I recommend a mobile processing laboratory that could spare the expense of building such at each nuclear site. Its components would be hauled from plant to plant where they could be assembled and later disassembled. Several full vehicle loads may be joined into one substantial, functioning component; or one or more components, carried in a single vehicle.
Currently the United Kingdom, France, Japan and Russia reprocess their spent fuel, but 28 years ago the United States, concerned about the reprocessing byproduct, weapons grade Plutonium, as well as the proliferation of that technology, prohibited such procedures.
This prohibition should be reconsidered in light of recent developments and unfortunately recent proliferations. The proposed Integral Fast Reactors could feed upon its own actinoid cocktail as well as those processed at other sites. These cocktails would be of interest to terrorists as bases for radiological (not nuclear weaponry), but this is not really different from the current threat to nuclear, power-plant fuel.

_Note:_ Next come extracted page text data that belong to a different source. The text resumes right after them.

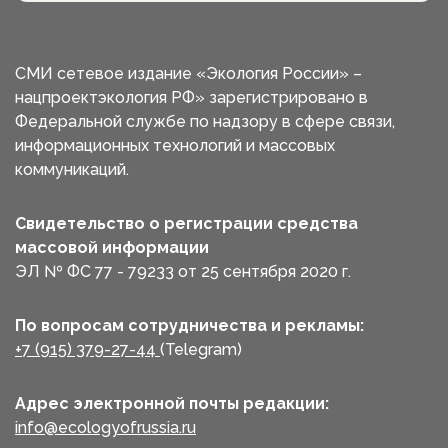
СМИ сетевое издание «Экология России» –
нацпроектэкология РФ» зарегистрировано в
Федеральной службе по надзору в сфере связи,
информационных технологий и массовых
коммуникаций.
Свидетельство о регистрации средства
массовой информации
ЭЛ № ФС 77 - 79233 от 25 сентября 2020 г.
По вопросам сотрудничества и рекламы:
+7 (915) 379-27-44
(Telegram)
Адрес электронной почты редакции:
info@ecologyofrussia.ru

By doing all of this on site, radioactive waste transiting the nation’s communities towards Yucca Mountain would be in smaller amounts and by greater fail safety. It would head out having been rendered so as to offer those communities through which it were to pass our best effort. Perhaps at some not so distant time, human ingenuity will have foreshortened the stays of strontium-90 and other fission waste at Yucca Mountain.